Gender Bias in Coreference Resolution: Evaluation and Debiasing Methods
Authors:
- Jieyu Zhao
- Tianlu Wang
- Mark Yatskar
- Vicente Ordonez
- Kai-Wei Chang
Primary Institutions:
- University of California, Los Angeles
- University of Virginia
- Allen Institute for Artificial Intelligence
Abstract Summary:
The paper introduces a novel benchmark, WinoBias, designed to evaluate gender bias in coreference resolution systems. The benchmark consists of Winograd-schema style sentences with gendered pronouns referring to individuals in various occupations. Evaluations of three different coreference systems—rule-based, feature-rich, and neural—reveal a substantial gender bias favoring pro-stereotypical over anti-stereotypical pronoun-entity links, quantified by an average F1 score difference of 21.1. The paper proposes a data augmentation approach combined with existent word-embedding debiasing techniques to mitigate this bias without adversely affecting the systems' performance on standard coreference benchmarks.
Introduction:
Coreference resolution, essential in various NLP applications, identifies mentions referring to the same entity within a text. Existing systems, including rule-based, feature-rich, and neural models, may unintentionally encode and propagate societal stereotypes present in training data. The WinoBias benchmark is constructed to critically evaluate this phenomenon by introducing sentences where pronouns need to be linked to stereotypical or anti-stereotypical gender roles based on U.S. Department of Labor statistics.
Key Contributions:
- WinoBias Benchmark:
- Contains sentences involving 40 different occupations.
- Tests systems' performance on pro-stereotypical vs. anti-stereotypical pronoun resolutions.

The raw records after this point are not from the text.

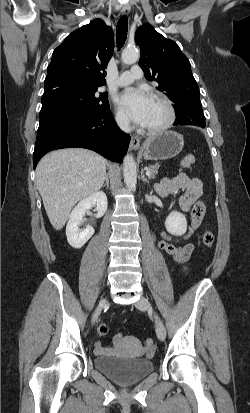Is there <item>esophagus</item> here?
I'll return each mask as SVG.
<instances>
[{
  "label": "esophagus",
  "mask_w": 250,
  "mask_h": 413,
  "mask_svg": "<svg viewBox=\"0 0 250 413\" xmlns=\"http://www.w3.org/2000/svg\"><path fill=\"white\" fill-rule=\"evenodd\" d=\"M129 12H130L129 5H125L121 10L122 15H127ZM139 146H140V138L137 136H132L131 141H130V149L137 150Z\"/></svg>",
  "instance_id": "esophagus-1"
}]
</instances>
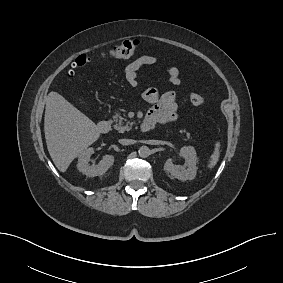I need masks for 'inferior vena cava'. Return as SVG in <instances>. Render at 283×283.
Returning a JSON list of instances; mask_svg holds the SVG:
<instances>
[{
    "mask_svg": "<svg viewBox=\"0 0 283 283\" xmlns=\"http://www.w3.org/2000/svg\"><path fill=\"white\" fill-rule=\"evenodd\" d=\"M119 143L122 145H131L134 144V140L132 139H120Z\"/></svg>",
    "mask_w": 283,
    "mask_h": 283,
    "instance_id": "obj_1",
    "label": "inferior vena cava"
}]
</instances>
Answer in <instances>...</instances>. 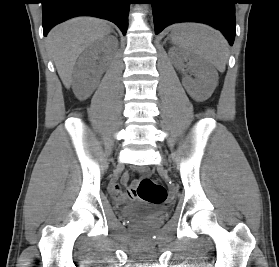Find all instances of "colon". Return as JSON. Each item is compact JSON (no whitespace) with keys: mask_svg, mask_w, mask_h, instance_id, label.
Returning <instances> with one entry per match:
<instances>
[{"mask_svg":"<svg viewBox=\"0 0 279 267\" xmlns=\"http://www.w3.org/2000/svg\"><path fill=\"white\" fill-rule=\"evenodd\" d=\"M135 186L137 191L133 192H138V198L147 203L162 204L167 198L166 188L153 181L147 174H144Z\"/></svg>","mask_w":279,"mask_h":267,"instance_id":"1","label":"colon"}]
</instances>
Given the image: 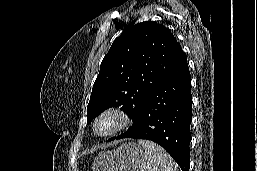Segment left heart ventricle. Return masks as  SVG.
I'll use <instances>...</instances> for the list:
<instances>
[{"label":"left heart ventricle","mask_w":257,"mask_h":171,"mask_svg":"<svg viewBox=\"0 0 257 171\" xmlns=\"http://www.w3.org/2000/svg\"><path fill=\"white\" fill-rule=\"evenodd\" d=\"M114 123H115L114 119L106 118L98 124L97 129L99 132L108 131L114 126Z\"/></svg>","instance_id":"b2bd125f"}]
</instances>
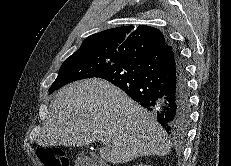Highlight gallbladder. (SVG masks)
Masks as SVG:
<instances>
[{"mask_svg": "<svg viewBox=\"0 0 231 166\" xmlns=\"http://www.w3.org/2000/svg\"><path fill=\"white\" fill-rule=\"evenodd\" d=\"M91 161L88 158H78L76 166H90Z\"/></svg>", "mask_w": 231, "mask_h": 166, "instance_id": "1", "label": "gallbladder"}]
</instances>
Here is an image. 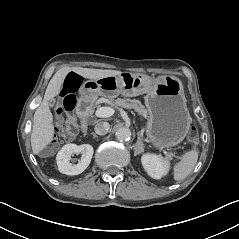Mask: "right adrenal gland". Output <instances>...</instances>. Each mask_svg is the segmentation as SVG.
I'll list each match as a JSON object with an SVG mask.
<instances>
[{"instance_id":"1","label":"right adrenal gland","mask_w":239,"mask_h":239,"mask_svg":"<svg viewBox=\"0 0 239 239\" xmlns=\"http://www.w3.org/2000/svg\"><path fill=\"white\" fill-rule=\"evenodd\" d=\"M94 138H96V139H98L99 138V136H97V134L96 133H94V132H92V133H90Z\"/></svg>"}]
</instances>
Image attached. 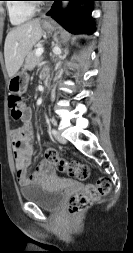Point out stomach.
Returning <instances> with one entry per match:
<instances>
[{
	"instance_id": "obj_1",
	"label": "stomach",
	"mask_w": 133,
	"mask_h": 253,
	"mask_svg": "<svg viewBox=\"0 0 133 253\" xmlns=\"http://www.w3.org/2000/svg\"><path fill=\"white\" fill-rule=\"evenodd\" d=\"M43 28L46 31H53L55 28L52 23L44 21L42 23ZM29 76L25 71L17 72L12 78H10L8 88L11 93L23 94L27 90Z\"/></svg>"
}]
</instances>
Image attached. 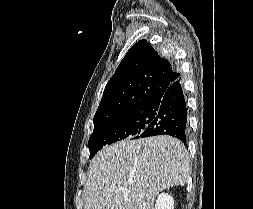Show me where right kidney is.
Segmentation results:
<instances>
[{
	"instance_id": "1",
	"label": "right kidney",
	"mask_w": 253,
	"mask_h": 209,
	"mask_svg": "<svg viewBox=\"0 0 253 209\" xmlns=\"http://www.w3.org/2000/svg\"><path fill=\"white\" fill-rule=\"evenodd\" d=\"M155 209H174L173 197L167 193H162L156 200Z\"/></svg>"
}]
</instances>
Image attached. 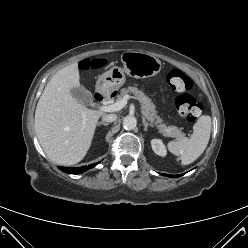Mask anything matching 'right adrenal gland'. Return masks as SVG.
<instances>
[{
  "instance_id": "1",
  "label": "right adrenal gland",
  "mask_w": 248,
  "mask_h": 248,
  "mask_svg": "<svg viewBox=\"0 0 248 248\" xmlns=\"http://www.w3.org/2000/svg\"><path fill=\"white\" fill-rule=\"evenodd\" d=\"M101 125L108 126L109 123L104 122V121H101V122H99V123L97 124L98 127L101 126Z\"/></svg>"
}]
</instances>
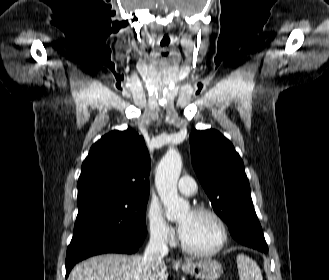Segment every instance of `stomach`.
Segmentation results:
<instances>
[{
    "instance_id": "stomach-1",
    "label": "stomach",
    "mask_w": 329,
    "mask_h": 280,
    "mask_svg": "<svg viewBox=\"0 0 329 280\" xmlns=\"http://www.w3.org/2000/svg\"><path fill=\"white\" fill-rule=\"evenodd\" d=\"M183 271L201 280H217L223 273L222 265L212 259H202L183 265Z\"/></svg>"
}]
</instances>
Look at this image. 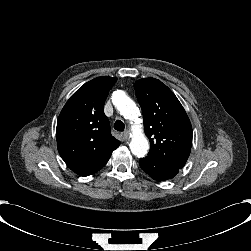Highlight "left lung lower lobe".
<instances>
[{"label":"left lung lower lobe","instance_id":"left-lung-lower-lobe-1","mask_svg":"<svg viewBox=\"0 0 251 251\" xmlns=\"http://www.w3.org/2000/svg\"><path fill=\"white\" fill-rule=\"evenodd\" d=\"M140 167L150 177L157 181H165L173 178L180 169L162 164L148 156L140 159Z\"/></svg>","mask_w":251,"mask_h":251}]
</instances>
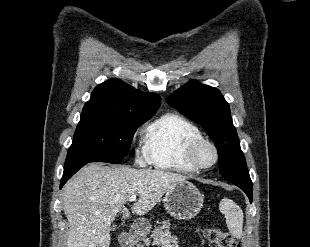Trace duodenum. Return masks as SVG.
Returning <instances> with one entry per match:
<instances>
[{"instance_id":"obj_1","label":"duodenum","mask_w":310,"mask_h":247,"mask_svg":"<svg viewBox=\"0 0 310 247\" xmlns=\"http://www.w3.org/2000/svg\"><path fill=\"white\" fill-rule=\"evenodd\" d=\"M121 243H122L123 247H130L132 244V240L130 238V235L127 233L122 234Z\"/></svg>"}]
</instances>
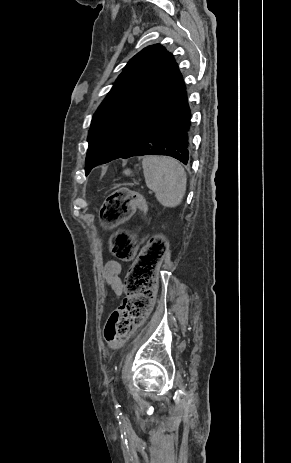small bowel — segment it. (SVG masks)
Returning a JSON list of instances; mask_svg holds the SVG:
<instances>
[{"label":"small bowel","mask_w":291,"mask_h":463,"mask_svg":"<svg viewBox=\"0 0 291 463\" xmlns=\"http://www.w3.org/2000/svg\"><path fill=\"white\" fill-rule=\"evenodd\" d=\"M121 273L122 265L116 260L107 261L102 270L103 278L113 291L115 298H119L123 293Z\"/></svg>","instance_id":"1"}]
</instances>
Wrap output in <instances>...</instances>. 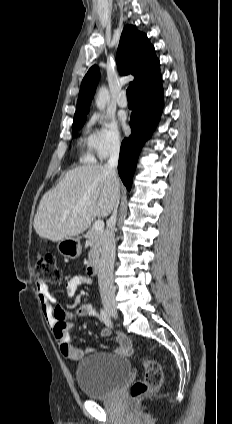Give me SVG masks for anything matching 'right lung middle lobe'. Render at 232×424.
Wrapping results in <instances>:
<instances>
[{"label": "right lung middle lobe", "mask_w": 232, "mask_h": 424, "mask_svg": "<svg viewBox=\"0 0 232 424\" xmlns=\"http://www.w3.org/2000/svg\"><path fill=\"white\" fill-rule=\"evenodd\" d=\"M86 118L75 120L72 125V134L73 137L77 135L78 129L84 125Z\"/></svg>", "instance_id": "1"}]
</instances>
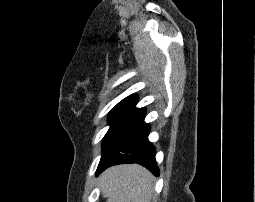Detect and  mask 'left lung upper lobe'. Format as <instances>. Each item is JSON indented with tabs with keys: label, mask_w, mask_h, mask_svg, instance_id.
Listing matches in <instances>:
<instances>
[{
	"label": "left lung upper lobe",
	"mask_w": 255,
	"mask_h": 202,
	"mask_svg": "<svg viewBox=\"0 0 255 202\" xmlns=\"http://www.w3.org/2000/svg\"><path fill=\"white\" fill-rule=\"evenodd\" d=\"M137 96L131 95L119 102L110 112V128L103 138L100 161H109L117 155L127 140L144 124L145 109L136 108Z\"/></svg>",
	"instance_id": "1"
}]
</instances>
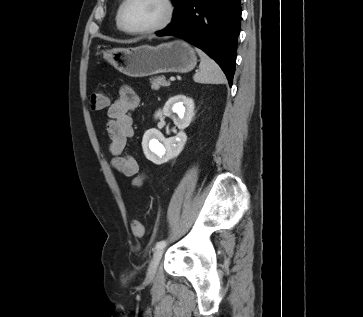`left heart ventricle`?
Instances as JSON below:
<instances>
[{"instance_id":"left-heart-ventricle-1","label":"left heart ventricle","mask_w":363,"mask_h":317,"mask_svg":"<svg viewBox=\"0 0 363 317\" xmlns=\"http://www.w3.org/2000/svg\"><path fill=\"white\" fill-rule=\"evenodd\" d=\"M164 15L161 0H130L124 10V23L130 29H143L158 24Z\"/></svg>"}]
</instances>
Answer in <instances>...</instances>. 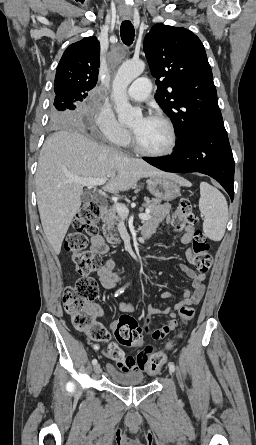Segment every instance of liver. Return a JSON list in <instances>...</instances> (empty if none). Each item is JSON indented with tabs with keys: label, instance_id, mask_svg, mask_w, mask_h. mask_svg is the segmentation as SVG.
I'll list each match as a JSON object with an SVG mask.
<instances>
[{
	"label": "liver",
	"instance_id": "6515ba94",
	"mask_svg": "<svg viewBox=\"0 0 256 445\" xmlns=\"http://www.w3.org/2000/svg\"><path fill=\"white\" fill-rule=\"evenodd\" d=\"M176 175L160 171L141 159L100 145L73 130H61L49 136L40 152L36 172L37 204L47 241L59 254L67 230L81 206L83 185L71 177L102 178L112 193L132 188L141 178Z\"/></svg>",
	"mask_w": 256,
	"mask_h": 445
}]
</instances>
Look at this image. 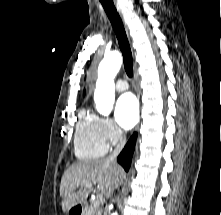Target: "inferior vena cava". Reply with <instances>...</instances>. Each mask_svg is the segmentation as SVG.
Segmentation results:
<instances>
[{
    "mask_svg": "<svg viewBox=\"0 0 221 215\" xmlns=\"http://www.w3.org/2000/svg\"><path fill=\"white\" fill-rule=\"evenodd\" d=\"M125 143H126V137H125V135L123 136V132H121L119 144L116 146L115 150L107 158V160L108 161H114L117 158V156L120 154V152L123 149Z\"/></svg>",
    "mask_w": 221,
    "mask_h": 215,
    "instance_id": "obj_1",
    "label": "inferior vena cava"
}]
</instances>
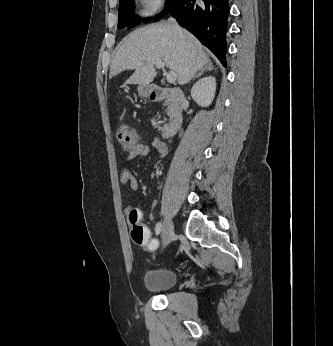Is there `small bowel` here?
Instances as JSON below:
<instances>
[{
	"instance_id": "c3829d8e",
	"label": "small bowel",
	"mask_w": 333,
	"mask_h": 346,
	"mask_svg": "<svg viewBox=\"0 0 333 346\" xmlns=\"http://www.w3.org/2000/svg\"><path fill=\"white\" fill-rule=\"evenodd\" d=\"M151 147L155 148L159 157L163 158L167 155V147L166 145L159 140L158 138H154L151 140L150 145L138 144L137 147L130 151L127 160L131 161L136 158H144L149 155ZM121 181L123 183H128L132 189H137L139 184L137 179L134 177L132 171L130 169H124L121 174ZM131 210L130 207L127 208V212L129 213ZM147 250V248L145 247Z\"/></svg>"
}]
</instances>
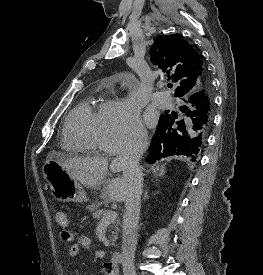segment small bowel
<instances>
[{
	"label": "small bowel",
	"instance_id": "c3829d8e",
	"mask_svg": "<svg viewBox=\"0 0 263 275\" xmlns=\"http://www.w3.org/2000/svg\"><path fill=\"white\" fill-rule=\"evenodd\" d=\"M69 234H70V238L68 240H65L64 237L62 236V232H61V239L64 241V242H70L73 240V234L68 231ZM91 246V239L86 236V235H80L78 238H77V242L72 244L70 247H69V256L70 258L72 259H75L79 256L80 254V251L82 249H88L90 248ZM104 274L105 275H116L117 274V270L114 271V272H110L108 271L107 269H105L104 271Z\"/></svg>",
	"mask_w": 263,
	"mask_h": 275
}]
</instances>
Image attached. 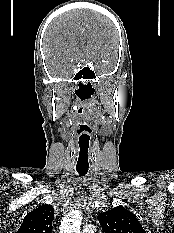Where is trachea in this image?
<instances>
[{
    "label": "trachea",
    "instance_id": "obj_1",
    "mask_svg": "<svg viewBox=\"0 0 174 233\" xmlns=\"http://www.w3.org/2000/svg\"><path fill=\"white\" fill-rule=\"evenodd\" d=\"M76 170L80 176H84L88 172V167H76Z\"/></svg>",
    "mask_w": 174,
    "mask_h": 233
}]
</instances>
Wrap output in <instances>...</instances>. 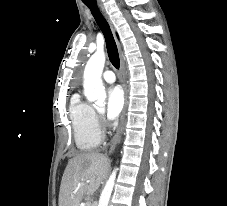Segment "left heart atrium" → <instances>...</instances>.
<instances>
[{
    "instance_id": "obj_1",
    "label": "left heart atrium",
    "mask_w": 227,
    "mask_h": 206,
    "mask_svg": "<svg viewBox=\"0 0 227 206\" xmlns=\"http://www.w3.org/2000/svg\"><path fill=\"white\" fill-rule=\"evenodd\" d=\"M124 106L123 91L119 86L109 88L107 92V117L109 120L116 119Z\"/></svg>"
}]
</instances>
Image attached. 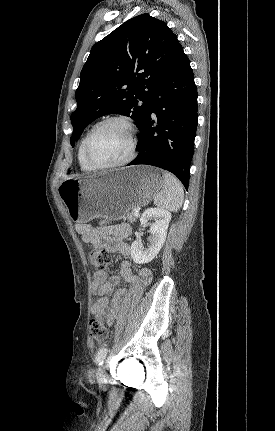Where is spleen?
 Masks as SVG:
<instances>
[{
  "mask_svg": "<svg viewBox=\"0 0 275 431\" xmlns=\"http://www.w3.org/2000/svg\"><path fill=\"white\" fill-rule=\"evenodd\" d=\"M184 191L179 180L171 173L163 174V188L156 194L154 204L162 209L176 212L183 203Z\"/></svg>",
  "mask_w": 275,
  "mask_h": 431,
  "instance_id": "3e777b00",
  "label": "spleen"
}]
</instances>
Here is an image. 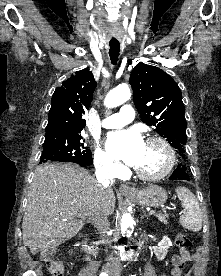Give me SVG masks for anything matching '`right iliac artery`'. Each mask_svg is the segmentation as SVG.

- Average differences in F1 score performance indicate significant gender bias.
- Evaluation of Existing Systems:
- Three representative coreference resolution systems evaluated:
- Stanford Deterministic Coreference System
- Berkeley Coreference Resolution System
- UW End-to-End Neural Coreference Resolution System
- All three systems exhibited considerable gender bias, with the rule-based system being the most biased.
- Three representative coreference resolution systems evaluated:
- Debiasing Methods:
- Data augmentation: Gender swapping within the training data to balance gender representation.
- Bias correction in supporting resources like word embeddings and gender-statistics-based list for noun phrases.
- Both approaches proved effective individually and even more so when combined, eliminating bias in WinoBias evaluations without significantly harming overall performance metrics.
Practical and Theoretical Implications:
Practical Implications:
- The procedures proposed for debiasing can be systematically applied to improve the fairness of various NLP models beyond coreference resolution.
- Strategies like gender swapping in data augmentation can serve as blueprints for mitigating bias in underrepresented classes across different datasets.
Theoretical Implications:
- The findings highlight the need to systematically address biases inherent in widely-used NLP datasets and supporting resources.
- The research strengthens theoretical understanding of how biases are encoded and propagated through machine learning models, especially in structured prediction tasks.
Future Developments:
Several speculative areas for future research include:
- Extending bias detection methods to other demographic attributes such as race, age, or social class.
- Developing more sophisticated debiasing algorithms integrating causality and fairness principles within structured prediction tasks.
- Exploring the impact of multilingual and culturally diverse datasets to understand and mitigate biases in a global context.
Overall, the paper offers a rigorous evaluation of gender bias in coreference resolution systems and presents effective debiasing techniques, contributing substantially to the robustness and fairness of NLP applications.